===== DATA =====

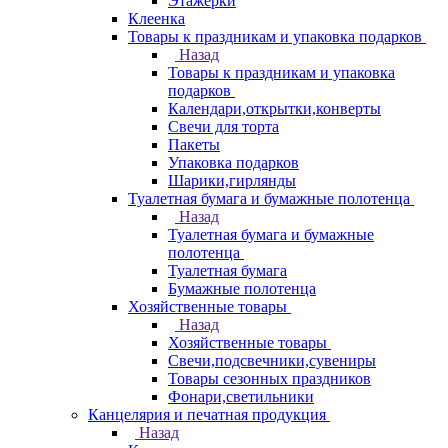
Этажерки
Клеенка
Товары к праздникам и упаковка подарков
Назад
Товары к праздникам и упаковка
подарков
Календари,открытки,конверты
Свечи для торта
Пакеты
Упаковка подарков
Шарики,гирлянды
Туалетная бумага и бумажные полотенца
Назад
Туалетная бумага и бумажные
полотенца
Туалетная бумага
Бумажные полотенца
Хозяйственные товары
Назад
Хозяйственные товары
Свечи,подсвечники,сувениры
Товары сезонных праздников
Фонари,светильники
Канцелярия и печатная продукция
Назад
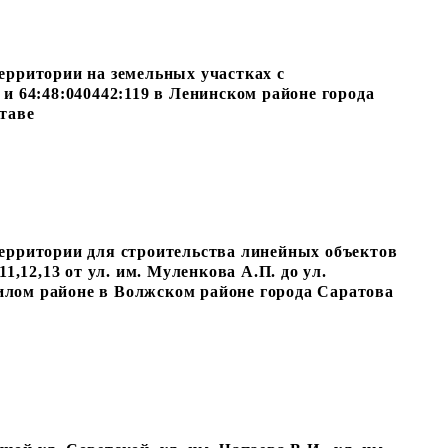
ерритории на земельных участках с
и 64:48:040442:119 в Ленинском районе города
таве
ерритории для строительства линейных объектов
1,12,13 от ул. им. Муленкова А.П. до ул.
лом районе в Волжском районе города Саратова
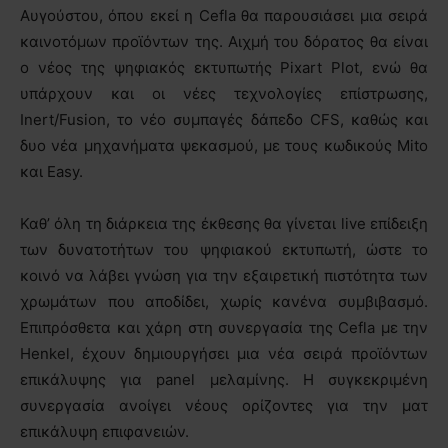
Αυγούστου, όπου εκεί η Cefla θα παρουσιάσει μια σειρά
καινοτόμων προϊόντων της. Αιχμή του δόρατος θα είναι
ο νέος της ψηφιακός εκτυπωτής Pixart Plot, ενώ θα
υπάρχουν και οι νέες τεχνολογίες επίστρωσης,
Inert/Fusion, το νέο συμπαγές δάπεδο CFS, καθώς και
δυο νέα μηχανήματα ψεκασμού, με τους κωδικούς Mito
και Easy.
Καθ’ όλη τη διάρκεια της έκθεσης θα γίνεται live επίδειξη
των δυνατοτήτων του ψηφιακού εκτυπωτή, ώστε το
κοινό να λάβει γνώση για την εξαιρετική πιστότητα των
χρωμάτων που αποδίδει, χωρίς κανένα συμβιβασμό.
Επιπρόσθετα και χάρη στη συνεργασία της Cefla με την
Henkel, έχουν δημιουργήσει μια νέα σειρά προϊόντων
επικάλυψης για panel μελαμίνης. Η συγκεκριμένη
συνεργασία ανοίγει νέους ορίζοντες για την ματ
επικάλυψη επιφανειών.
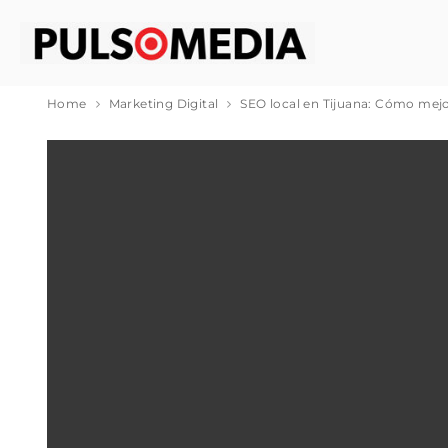
Home
Marketing Digital
SEO local en Tijuana: Cómo mejor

=====

Repeat the records above exactly, from the first line through the line containing "ерритории на земельных участках с", and leave out the pictures.

TASK OUTPUT:
Этажерки
Клеенка
Товары к праздникам и упаковка подарков
Назад
Товары к праздникам и упаковка
подарков
Календари,открытки,конверты
Свечи для торта
Пакеты
Упаковка подарков
Шарики,гирлянды
Туалетная бумага и бумажные полотенца
Назад
Туалетная бумага и бумажные
полотенца
Туалетная бумага
Бумажные полотенца
Хозяйственные товары
Назад
Хозяйственные товары
Свечи,подсвечники,сувениры
Товары сезонных праздников
Фонари,светильники
Канцелярия и печатная продукция
Назад
ерритории на земельных участках с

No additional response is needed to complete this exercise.